Sim. Esse lado que criei para mim, o do entretenimento, é uma fonte inesgotável de energia. Poderia estar parando nesse momento e vendendo todos os meus ativos para o WPP. Mas tenho um prazer enorme de permanecer na vida executiva porque tenho muitas coisas me retroalimentando. Estou sempre presente nos momentos mais importantes do grupo, fazendo reuniões estratégicas com clientes e visualizando oportunidades. Encontrei o momento certo para me tornar desnecessariamente ativo. Eu me dedico ao macro management. No micro, o Newcomm tem um grupo de profissionais que dão conta do recado. A visibilidade que ganhei na TV abre, sim, muitas portas e me aproveito disso. Mas, quando comecei a fazer os meus programas, em 2004, o Newcomm já era o maior grupo de comunicação do mercado.
Como vê o modelo brasileiro de publicidade?

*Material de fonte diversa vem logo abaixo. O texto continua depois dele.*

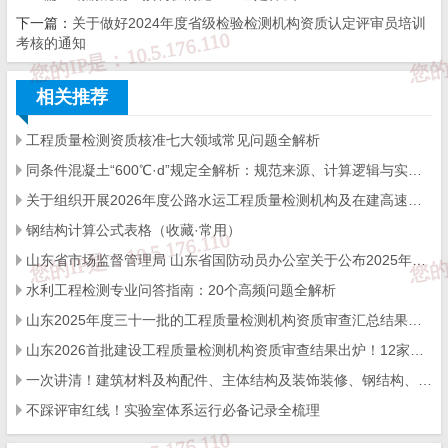
下一篇：
关于做好2024年度省级检验检测机构资质认定评审员培训
申请条件
考核的通知
1、依法成立并能够承担相应法律责任的法人或者其他组织；
相关推荐
2、具有与其从事检验检测活动相适应的检验检测技术人员和管理
工程质量检测资质核准七大领域常见问题全解析
人员；
同条件混凝土“600℃·d”规定全解析：规范来源、计算逻辑与实操要点
3、具有固定的工作场所，工作环境满足检验检测要求；
关于组织开展2026年度公路水运工程质量检测机构及在建高速公路项目工地试验室比对试验的通知
钢结构计算公式表格（收藏·常用）
4、具备从事检验检测活动所必需的检验检测设备设施；
山东省市场监督管理局 山东省国防动员办公室关于公布2025年度综合类检验检测机构监督抽查结果的通知
5、具有并有效运行保证其检验检测活动独立、公正、科学、诚信
水利工程检测专业问答指南：20个高频问题全解析
的管理体系；
山东2025年度三十一批的工程质量检测机构资质审查汇总结果出炉！400+机构通关，行业格局迎新变化
6、符合有关法律法规或者标准、技术规范规定的特殊要求。
山东2026首批建设工程质量检测机构资质审查结果出炉！12家企业命运分化，行业洗牌信号明显
一次讲清！建筑材料及构配件、主体结构及装饰装修、钢结构、地基基础专项最常问的若干个问题
申请材料
不踩评审红线！实验室体系运行必备记录全梳理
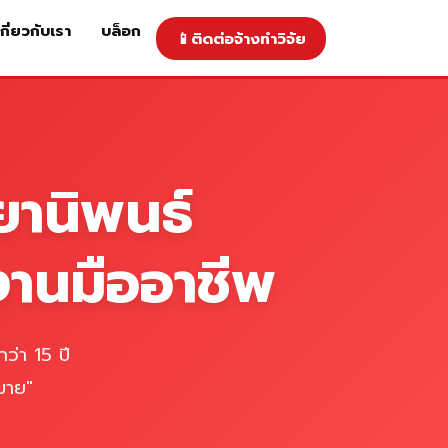
เกี่ยวกับเรา
บล็อก
📱
ติดต่อจ้างทำวิจัย
าคารับทำวิจัย
ติดต่อจ้างทำวิจัย
เกี่ยวกับเรา
blog
ยานิพนธ์
งานมืออาชีพ
ว่า 15 ปี
มาย"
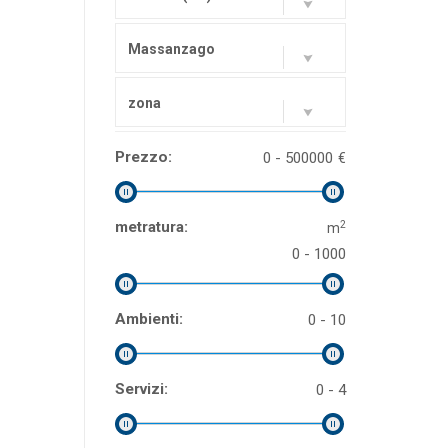
Massanzago
zona
Prezzo:
0 - 500000
€
2
metratura:
m
0 - 1000
Ambienti:
0 - 10
Servizi:
0 - 4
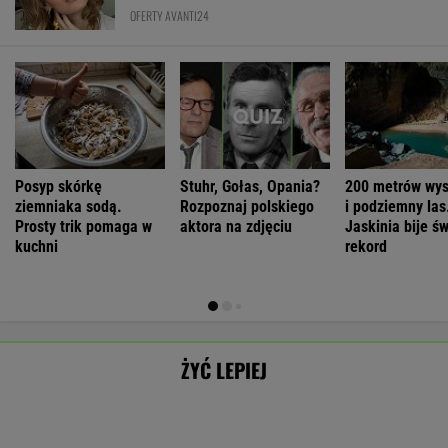
ziemniaka sodą.
Rozpoznaj polskiego
i podziemny las
Prosty trik pomaga w
aktora na zdjęciu
Jaskinia bije ś
kuchni
rekord
ŻYĆ LEPIEJ
Aż 65 proc.
Jest cechą
Artur Nowak:
Andrzej Wrona:
Polaków
skomplikowaną.
Rozwód
Skończyłem
SUBSKRYPCJA
SUBSKRYPCJA
SUBSKRYPCJA
SUBSKRYPCJA
odczuwa
Sprawia, że silniej
odsłania dużo
karierę, bo
ruchowstręt.
przeżywamy stres
więcej niż
chciałem być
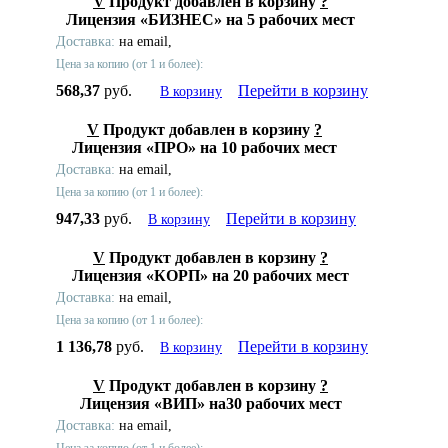
V
Продукт добавлен в корзину
?
Лицензия «БИЗНЕС» на 5 рабочих мест
Доставка:
на email,
Цена за копию (от 1 и более):
568,37
руб.
Перейти в корзину
В корзину
V
Продукт добавлен в корзину
?
Лицензия «ПРО» на 10 рабочих мест
Доставка:
на email,
Цена за копию (от 1 и более):
947,33
руб.
Перейти в корзину
В корзину
V
Продукт добавлен в корзину
?
Лицензия «КОРП» на 20 рабочих мест
Доставка:
на email,
Цена за копию (от 1 и более):
1 136,78
руб.
Перейти в корзину
В корзину
V
Продукт добавлен в корзину
?
Лицензия «ВИП» на30 рабочих мест
Доставка:
на email,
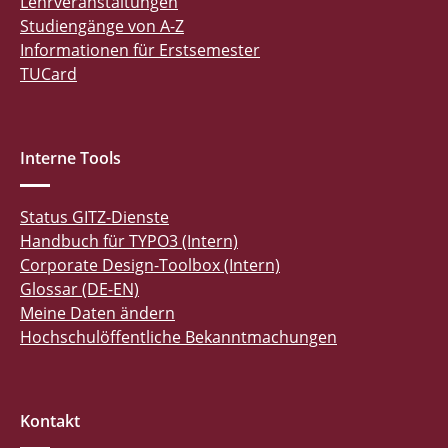
Lehrveranstaltungen
Studiengänge von A-Z
Informationen für Erstsemester
TUCard
Interne Tools
Status GITZ-Dienste
Handbuch für TYPO3 (Intern)
Corporate Design-Toolbox (Intern)
Glossar (DE-EN)
Meine Daten ändern
Hochschulöffentliche Bekanntmachungen
Kontakt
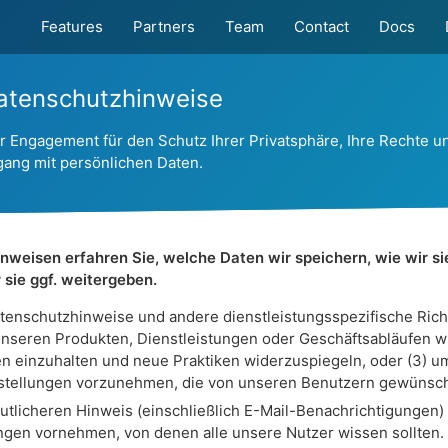
Features
Partners
Team
Contact
Docs
atenschutzhinweise
r Engagement für den Schutz Ihrer Privatsphäre, Ihre Rechte u
ang mit persönlichen Daten.
nweisen erfahren Sie, welche Daten wir speichern, wie wir s
sie ggf. weitergeben.
enschutzhinweise und andere dienstleistungsspezifische Richtli
seren Produkten, Dienstleistungen oder Geschäftsabläufen wi
en einzuhalten und neue Praktiken widerzuspiegeln, oder (3) um
rstellungen vorzunehmen, die von unseren Benutzern gewünsc
utlicheren Hinweis (einschließlich E-Mail-Benachrichtigungen)
gen vornehmen, von denen alle unsere Nutzer wissen sollten.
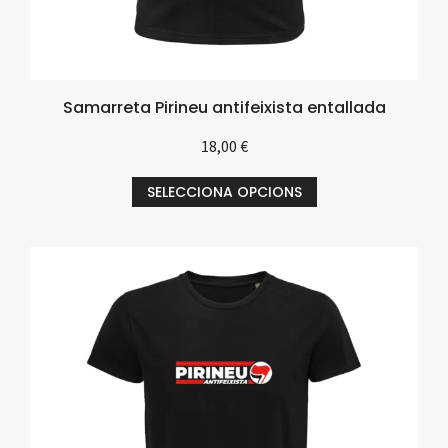
Samarreta Pirineu antifeixista entallada
18,00
€
SELECCIONA OPCIONS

Do jeito que a mídia mudou no mundo, chegou a hora de o modelo internacional ser revisto. Há muitos movimentos nessa direção nos principais mercados. O poder da mídia junto com as disciplinas de criação, atendimento, produção e planejamento é campeão. Sempre defendi e respeitei a livre negociação entre empresas. O Newcomm não se rebaixa. Cobrar pouco, não dá. Temos um valor, e ele precisa ser respeitado. Há uma discussão grande envolvendo o Cenp e a ABA, mas prefiro me concentrar no fenômeno do “procurement” estabelecido nos anunciantes. A área de compras, com a sua visão concentrada em preço, causa um dano enorme ao negócio.
Qual é a missão?
A agência precisa ser mais construtiva. Muitas consultorias entraram nos anunciantes e assumiram um papel na área de comunicação que deveria ser da agência. O Newcomm está atento e é por esta razão que cada vez mais enfatizamos a postura estratégica. É onde quero estar mais presente. Isso interfere na remuneração. O “procurement” vem negociar preço de serviços estratégicos de marketing e comunicação com o mesmo procedimento que usa para comprar cadeiras. Outro dia, participei de uma reunião em uma multinacional e o pessoal de “procurement” estava presente. Fui taxativo em dizer que eles não têm a visão e não respeitam o valor de uma ideia capaz de gerar milhões de retorno para uma marca, produto ou serviço. A remuneração de uma agência não pode estar nesse padrão de redução de custo. Quem paga menos perde qualidade e o resultado é a diminuição de vendas. O modelo de mídia em casa é excelente, mas defendo a livre iniciativa.